Your reply should restate the lines from the top of the entries through the line containing "Все туры (118, 34)" word for word, with no pictures.

Collected data
·····
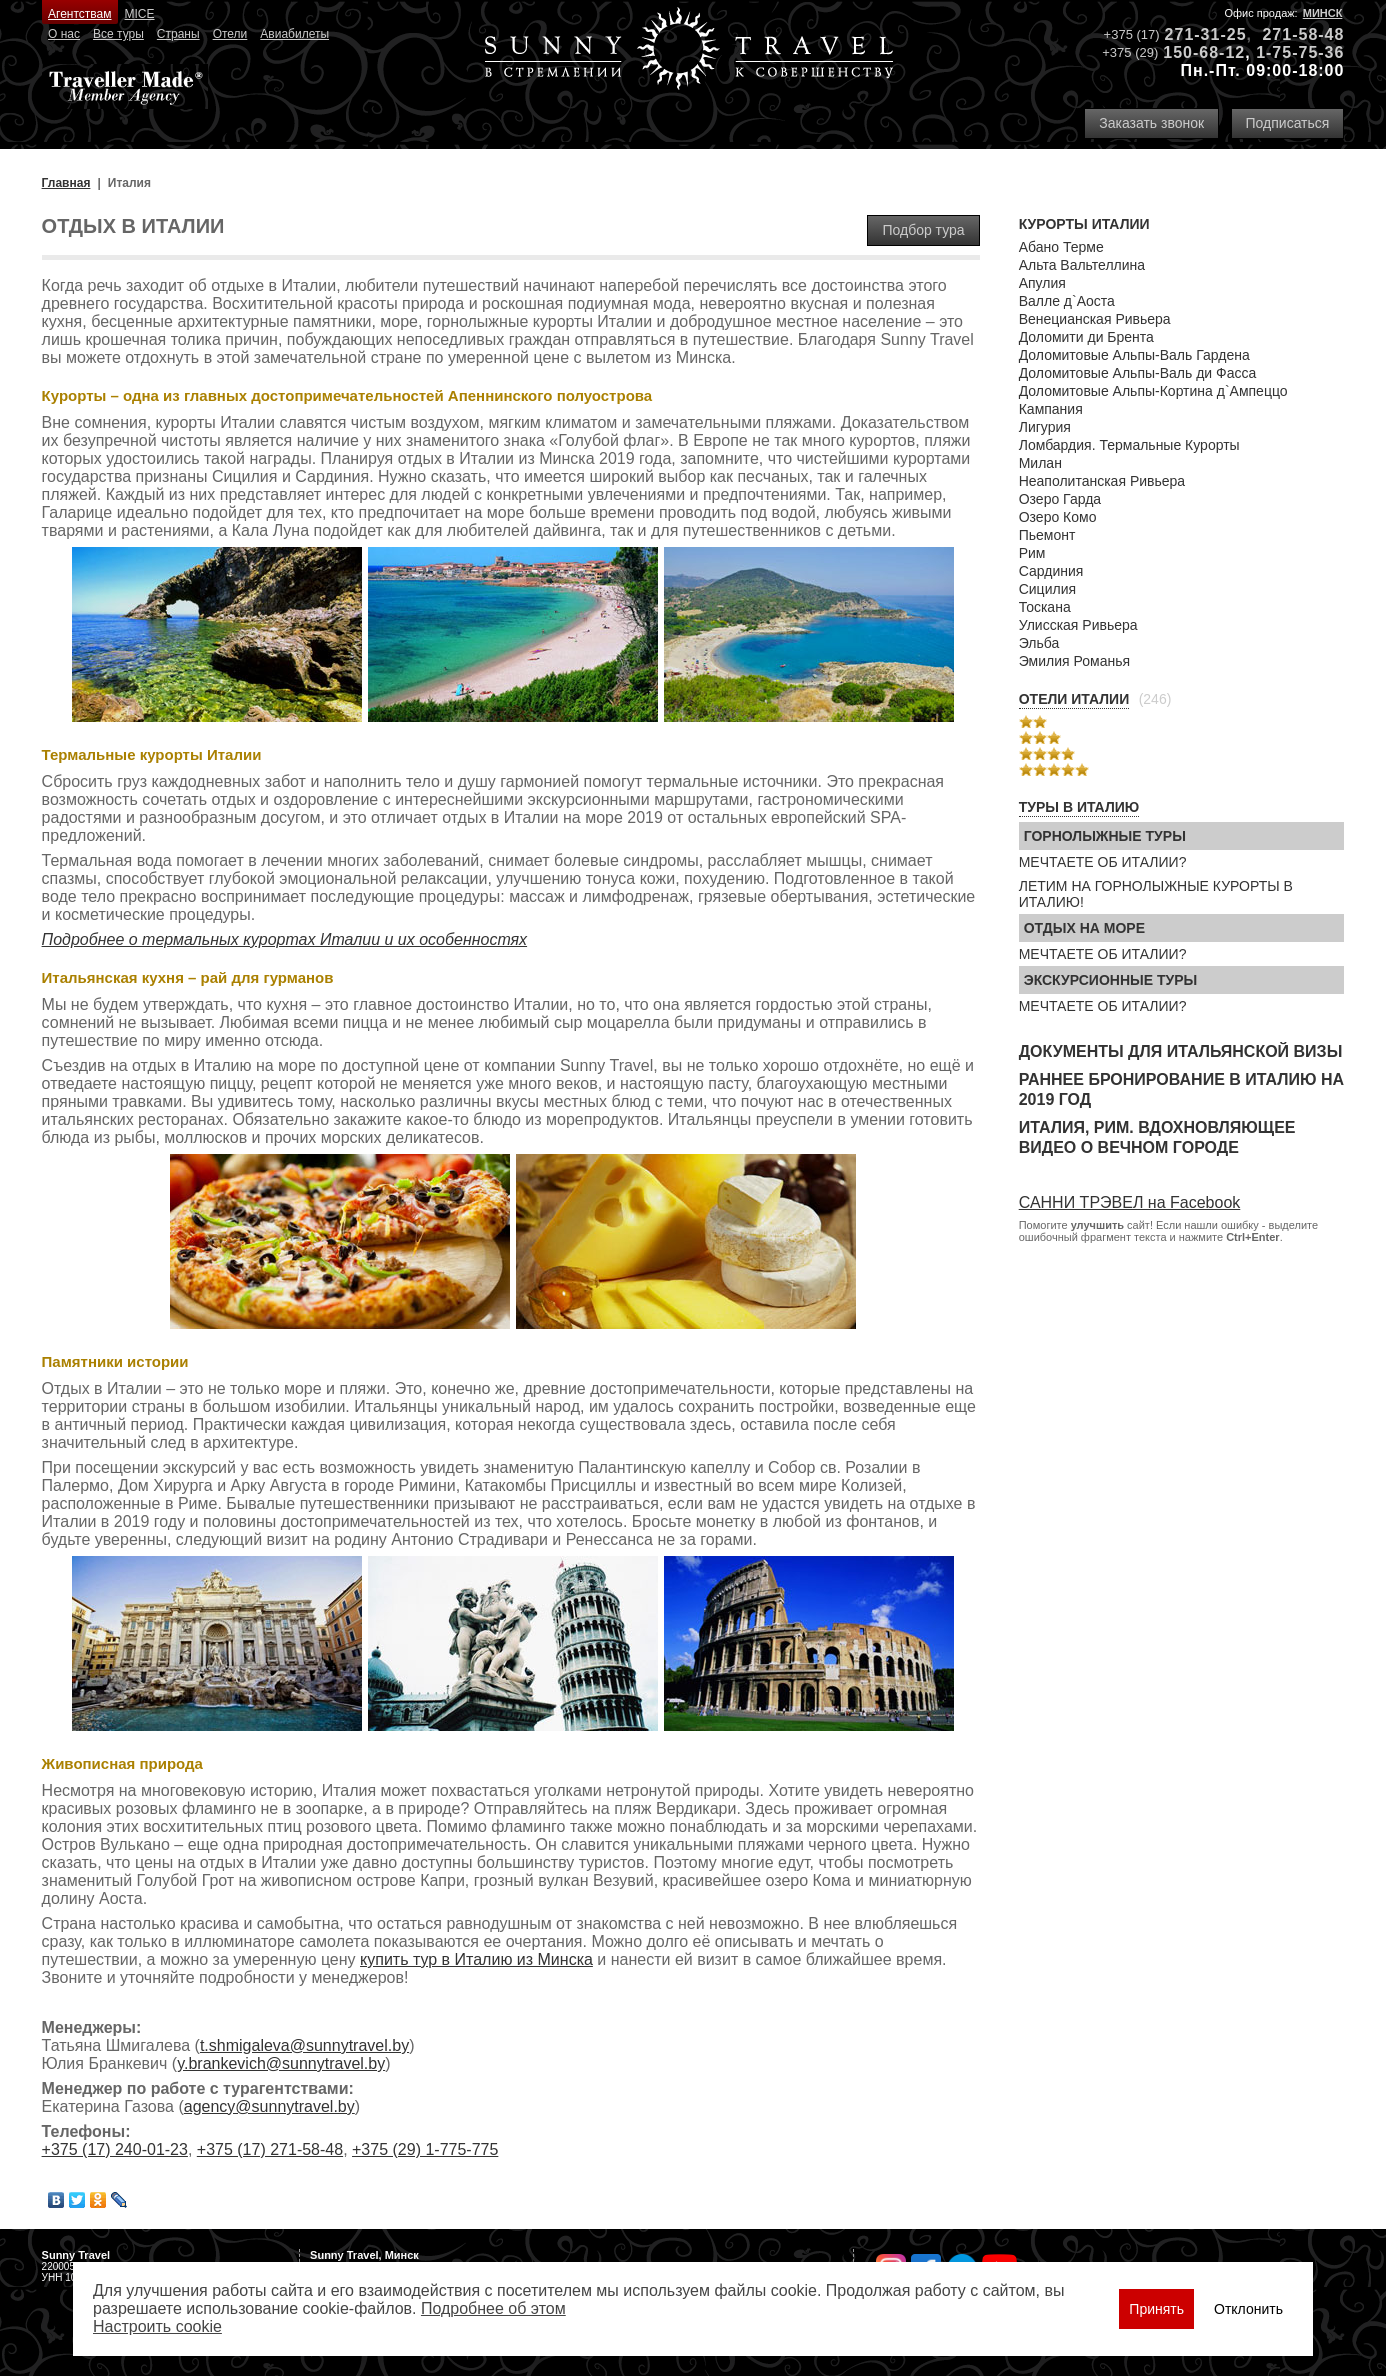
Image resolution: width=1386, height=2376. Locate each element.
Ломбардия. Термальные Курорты (1129, 445)
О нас (64, 34)
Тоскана (1045, 607)
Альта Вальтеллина (1082, 265)
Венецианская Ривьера (1095, 319)
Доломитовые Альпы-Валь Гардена (1134, 355)
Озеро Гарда (1060, 499)
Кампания (1051, 409)
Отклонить (1248, 2309)
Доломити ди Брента (1086, 337)
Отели (230, 34)
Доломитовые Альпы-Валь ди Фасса (1138, 373)
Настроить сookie (157, 2326)
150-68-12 (1204, 52)
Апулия (1042, 283)
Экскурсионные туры (1111, 980)
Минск (1323, 13)
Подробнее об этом (493, 2308)
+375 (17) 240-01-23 (115, 2149)
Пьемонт (1047, 535)
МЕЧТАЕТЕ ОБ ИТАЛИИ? (1103, 862)
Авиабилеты (294, 34)
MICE (140, 14)
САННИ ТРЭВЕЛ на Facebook (1130, 1202)
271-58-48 (1303, 34)
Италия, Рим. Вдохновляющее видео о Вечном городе (1157, 1137)
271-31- (1196, 34)
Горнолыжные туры (1105, 836)
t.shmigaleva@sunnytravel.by (304, 2045)
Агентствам (79, 14)
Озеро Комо (1058, 517)
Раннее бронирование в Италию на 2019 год (1181, 1089)
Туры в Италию (1079, 807)
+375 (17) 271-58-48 (270, 2149)
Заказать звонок (1151, 123)
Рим (1032, 553)
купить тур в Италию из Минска (476, 1959)
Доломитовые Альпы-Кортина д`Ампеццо (1153, 391)
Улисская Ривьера (1078, 625)
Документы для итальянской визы (1181, 1051)
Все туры (118, 34)
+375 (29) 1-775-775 (425, 2149)
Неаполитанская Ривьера (1102, 481)
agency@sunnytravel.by (269, 2106)
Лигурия (1045, 427)
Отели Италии (1074, 699)
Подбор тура (923, 230)
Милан (1040, 463)
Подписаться (1288, 123)
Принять (1156, 2309)
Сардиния (1051, 571)
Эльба (1039, 643)
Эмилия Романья (1074, 661)
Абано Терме (1061, 247)
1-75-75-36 (1300, 52)
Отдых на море (1084, 928)
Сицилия (1047, 589)
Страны (178, 34)
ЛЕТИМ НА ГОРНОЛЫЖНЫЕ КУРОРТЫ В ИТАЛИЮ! (1156, 894)
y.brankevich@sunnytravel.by (281, 2063)
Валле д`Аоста (1067, 301)
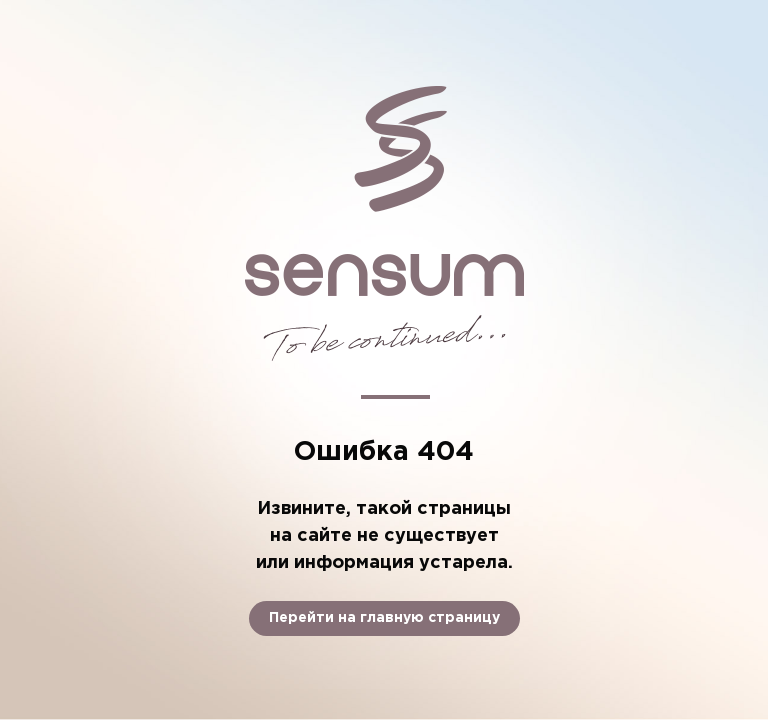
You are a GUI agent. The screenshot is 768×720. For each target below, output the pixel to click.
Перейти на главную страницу (384, 618)
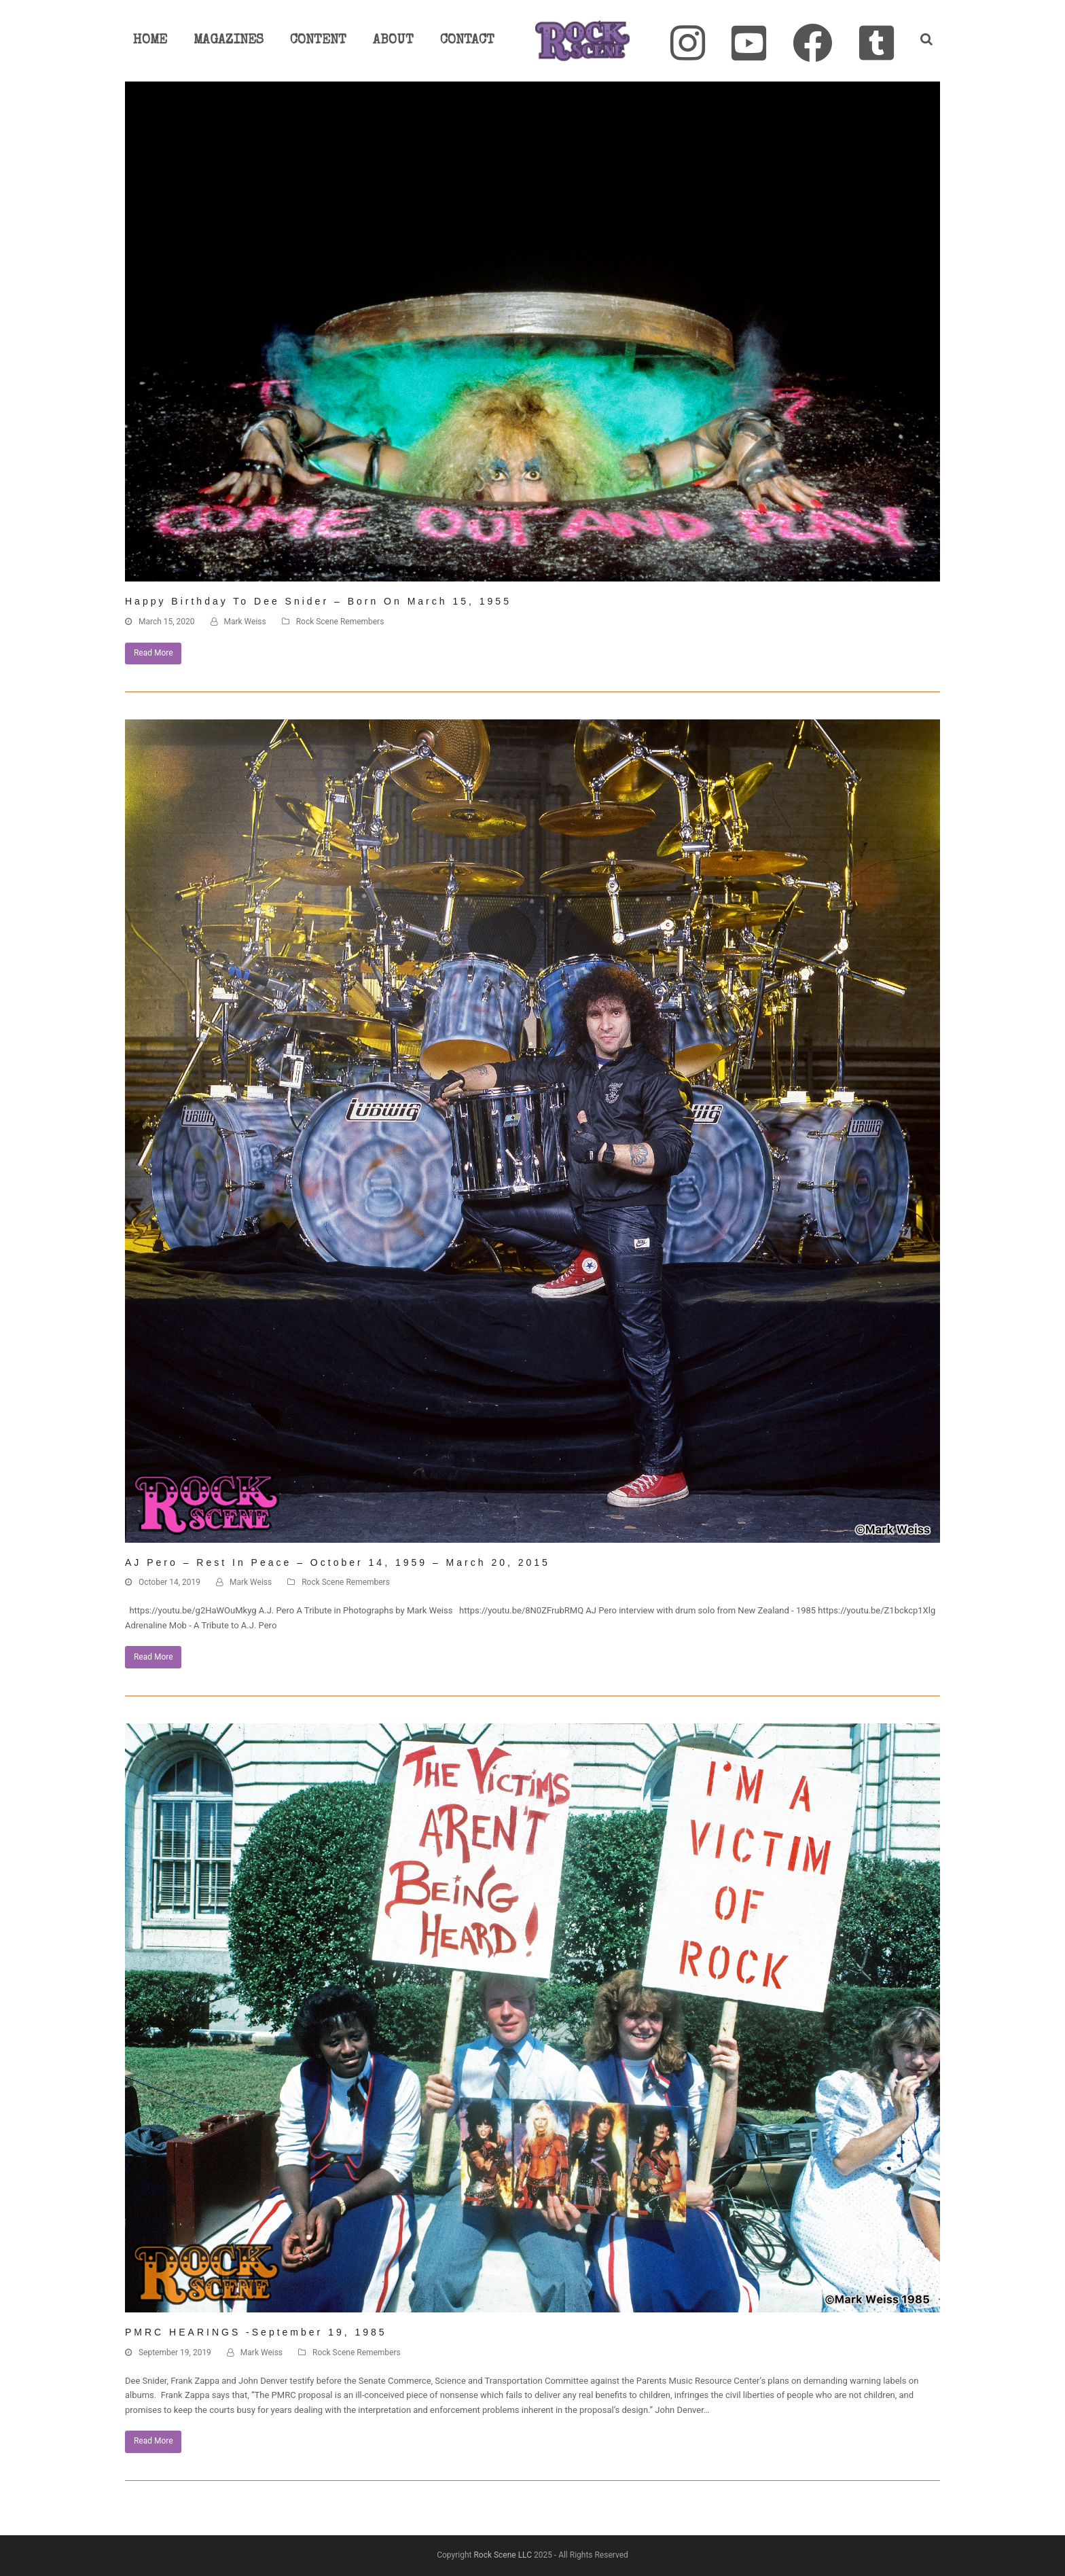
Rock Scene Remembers (340, 621)
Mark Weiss (245, 621)
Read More (153, 653)
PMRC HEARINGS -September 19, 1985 (256, 2332)
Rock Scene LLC (502, 2555)
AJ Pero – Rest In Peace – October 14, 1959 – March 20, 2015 (337, 1562)
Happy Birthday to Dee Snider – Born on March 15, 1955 (318, 601)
·····
YOUR SOLUTION
Image resolution: width=1386, height=2376. Locate each element.
Ломбардия. Термальные Курорты (1129, 445)
О нас (64, 34)
Тоскана (1045, 607)
Альта Вальтеллина (1082, 265)
Венецианская Ривьера (1095, 319)
Доломитовые Альпы-Валь Гардена (1134, 355)
Озеро Гарда (1060, 499)
Кампания (1051, 409)
Отклонить (1248, 2309)
Доломити ди Брента (1086, 337)
Отели (230, 34)
Доломитовые Альпы-Валь ди Фасса (1138, 373)
Настроить сookie (157, 2326)
150-68-12 (1204, 52)
Апулия (1042, 283)
Экскурсионные туры (1111, 980)
Минск (1323, 13)
Подробнее об этом (493, 2308)
+375 (17) 240-01-23 (115, 2149)
Пьемонт (1047, 535)
МЕЧТАЕТЕ ОБ ИТАЛИИ? (1103, 862)
Авиабилеты (294, 34)
MICE (140, 14)
САННИ ТРЭВЕЛ на Facebook (1130, 1202)
271-58-48 (1303, 34)
Италия, Рим. Вдохновляющее видео о Вечном городе (1157, 1137)
271-31- (1196, 34)
Горнолыжные туры (1105, 836)
t.shmigaleva@sunnytravel.by (304, 2045)
Агентствам (79, 14)
Озеро Комо (1058, 517)
Раннее бронирование в Италию на 2019 год (1181, 1089)
Туры в Италию (1079, 807)
+375 (17) 271-58-48 (270, 2149)
Заказать звонок (1151, 123)
Рим (1032, 553)
купить тур в Италию из Минска (476, 1959)
Доломитовые Альпы-Кортина д`Ампеццо (1153, 391)
Улисская Ривьера (1078, 625)
Документы для итальянской визы (1181, 1051)
Все туры (118, 34)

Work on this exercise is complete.